Marianna Schreiber tydzień temu, a dokładnie 10 maja 2022, ogłosiła start swojej partii „Mam Dość”. Nazwa formacji streszcza jej ideę – chce reprezentować „zbuntowanych ludzi wobec niesprawiedliwości w Polsce”. Projekt żony zdecydowanie nie cieszy Łukasza Schreibera, ministra w rządzie Morawieckiego.
- Mój mąż nie jest szczęśliwy z tej inicjatywy. Wolałby, żebym wierzyła w prawicę i kierowała się interesem prawicowym i jej wartościami – mówi nam Marianna Schreiber.
Choć zgrzyt między parą jest wyraźny, małżeństwo nie podejmuje się dyskusji na ten temat. Drzwi partii otwarte są także dla osób pozostających obecnie po stronie władzy, ale szefowa „Mam Dość” nie widzi możliwości na współpracę z własnym mężem.

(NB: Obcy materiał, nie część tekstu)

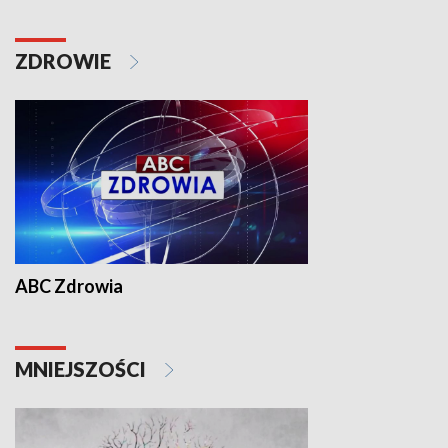
ZDROWIE
ABC Zdrowia
MNIEJSZOŚCI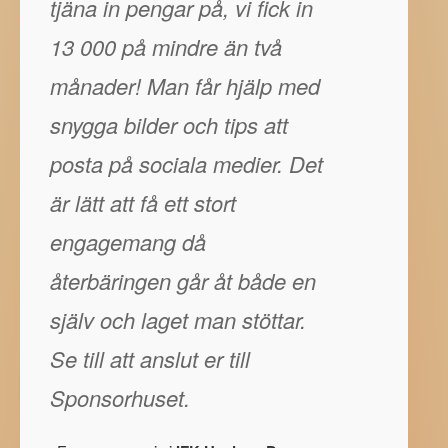
tjäna in pengar på, vi fick in
13 000 på mindre än två
månader! Man får hjälp med
snygga bilder och tips att
posta på sociala medier. Det
är lätt att få ett stort
engagemang då
återbäringen går åt både en
själv och laget man stöttar.
Se till att anslut er till
Sponsorhuset.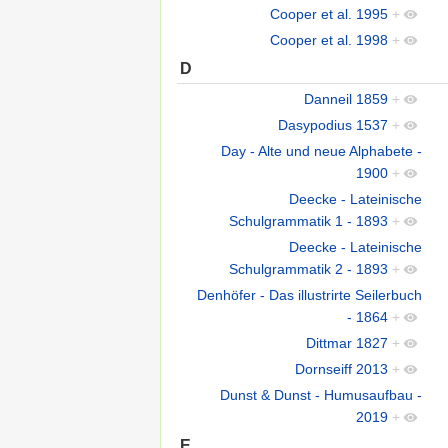
Cooper et al. 1995
+
Cooper et al. 1998
+
D
Danneil 1859
+
Dasypodius 1537
+
Day - Alte und neue Alphabete -
1900
+
Deecke - Lateinische
Schulgrammatik 1 - 1893
+
Deecke - Lateinische
Schulgrammatik 2 - 1893
+
Denhöfer - Das illustrirte Seilerbuch
- 1864
+
Dittmar 1827
+
Dornseiff 2013
+
Dunst & Dunst - Humusaufbau -
2019
+
E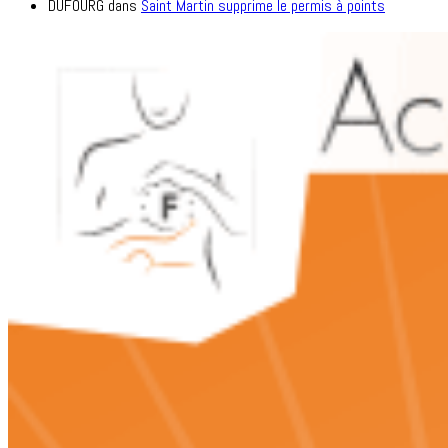
DUFOURG
dans
Saint Martin supprime le permis à points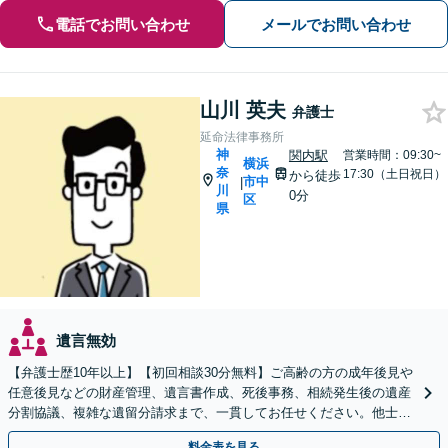
電話でお問い合わせ
メールでお問い合わせ
山川 英夫
弁護士
延命法律事務所
神
関内駅
営業時間：09:30~
横浜
奈
17:30（土日祝日）
から徒歩
市中
|
川
0分
区
県
遺言無効
【弁護士歴10年以上】【初回相談30分無料】ご高齢の方の成年後見や
任意後見などの財産管理、遺言書作成、死後事務、相続発生後の遺産
分割協議、複雑な遺留分請求まで、一貫してお任せください。他士業
との連携力を活かした最適解の追求【WEB面談対応】
料金表を見る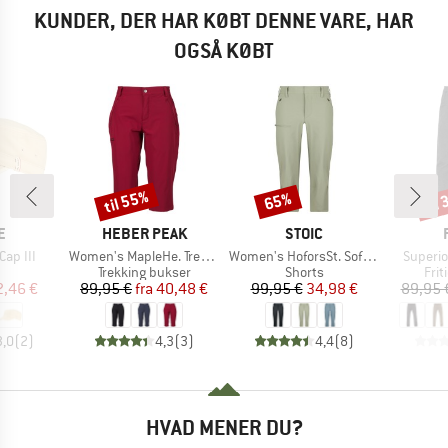
KUNDER, DER HAR KØBT DENNE VARE, HAR
OGSÅ KØBT
til 55%
til
65%
Rabat
Rabat
Raba
KE
MÆRKE
MÆRKE
E
HEBER PEAK
STOIC
Artikel
Artikel
Artikel
Cap III
Women's MapleHe. Trekking Capri Pants
Women's HoforsSt. Softshell Pants Capri Light
Superio
uktgruppe
Produktgruppe
Produktgruppe
Pro
Trekking bukser
Shorts
Fri
is
dsat pris
Pris
Nedsat pris
Pris
Nedsat pris
2,46 €
89,95 €
fra
40,48 €
99,95 €
34,98 €
89,95 
3,0
(
2
)
4,3
(
3
)
4,4
(
8
)
HVAD MENER DU?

- To nie jest tak, że ja nie daję szansy ludziom, którzy chcieliby zrozumieć, że jednak postępowali w sposób niewłaściwy. Ale mój mąż jest bardzo zacietrzewionym politykiem. Jest zagorzałym konserwatystą i nie ma możliwości, żeby uczestniczył w czymś, co od początku neguje – podsumowuje Marianna Schreiber.